Los organismos biológicos, órganos, tejidos y células tienen un amplio rango dinámico de abundancia de proteínas. Aunque es importante saber qué proteínas se expresan en un determinado sistema como consecuencia de su genoma, estas proteínas están presentes en diferentes cantidades, y solo un número limitado se ve afectado durante un evento fisiológico. Esto puede incluir una etapa de desarrollo, diferenciación, episodio o trastorno degenerativo, entre otros. Por lo tanto, los estudios proteómicos ya no están interesados solo en qué proteínas están presentes en un momento dado, sino también qué proteínas y en qué cantidad tienen sus niveles de expresión afectados como consecuencia de un estímulo, lesión, enfermedad u otro evento.
Para abordar las preguntas de qué proteínas están implicadas, por cuánto y lo que es más importante, qué isoformas lo están, se pueden emplear técnicas de fraccionamiento de proteínas para aumentar el poder de resolución y discriminar aún más entre diferentes isoformas de proteínas, como son el 2D-PAGE, la cromatografía de exclusión por tamaño [SEC], la cromatografía líquida de fase reversa [RPLC], las columnas de intercambio catiónico [SCX] y el isoelectroenfoque [IEF]. Sin embargo, las técnicas de fraccionamiento de proteínas son desafiantes y el análisis de proteína intacta top-down en cromatografía líquida sigue siendo difícil.
Es importante destacar que las técnicas de separación de proteínas no deben modificar la muestra y el método debe ser sólido. El análisis de un proteoma de mamífero en tales condiciones produce una mezcla compleja de péptidos que supera ampliamente las capacidades de una separación por cromatografía 1D. La introducción de técnicas de resolución de péptidos multidimensionales tiene un valor incuestionable para la caracterización de proteomas complejos, con la identificación de miles de péptidos en experimentos de shotgun.
Cromatografía de intercambio de iones (IEC)

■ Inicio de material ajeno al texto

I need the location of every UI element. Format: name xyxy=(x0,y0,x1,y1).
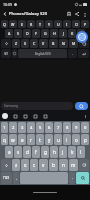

2D-LC-MS/MS se introdujo por primera vez utilizando la cromatografía de intercambio catiónico (SCX) en la primera dimensión, un tipo de IEC que implica la separación de péptidos según las diferencias en su carga eléctrica. El mecanismo de retención de analitos en estos enfoques implica la atracción electrostática entre los analitos y los grupos funcionales de la fase estacionaria, que tienen cargas opuestas. En la SCX, los grupos funcionales negativos atraen péptidos cargados positivamente a pH ácido, mientras que en la cromatografía de intercambio aniónico (SAX), los grupos funcionales positivos tienen afinidad por los péptidos cargados negativamente a pH básico. El principal inconveniente del uso de un soporte de sílice es la limitación del pH impuesta por la inestabilidad de la sílice a pH alto y bajo (es decir, por encima de pH 8 y por debajo de pH 2). De las diversas formas de IEC, SCX con un gradiente de sal o saltos de sal es la técnica de fraccionamiento más utilizada para la proteómica. En los enfoques SCX, los péptidos se resuelven en función de su carga total eluyendo primero el péptido con la carga neta menos positiva. Al aumentar la concentración de sal en un experimento SCX, el tiempo de retención disminuye debido a la disminución de las interacciones electrostáticas y al aumento de la fuerza iónica. Aunque se ha demostrado que SCX es una excelente combinación con fase reversa (RP) para separaciones proteómicas multidimensionales, la resolución limitada eventualmente restringirá la utilidad de esta técnica para mezclas complejas.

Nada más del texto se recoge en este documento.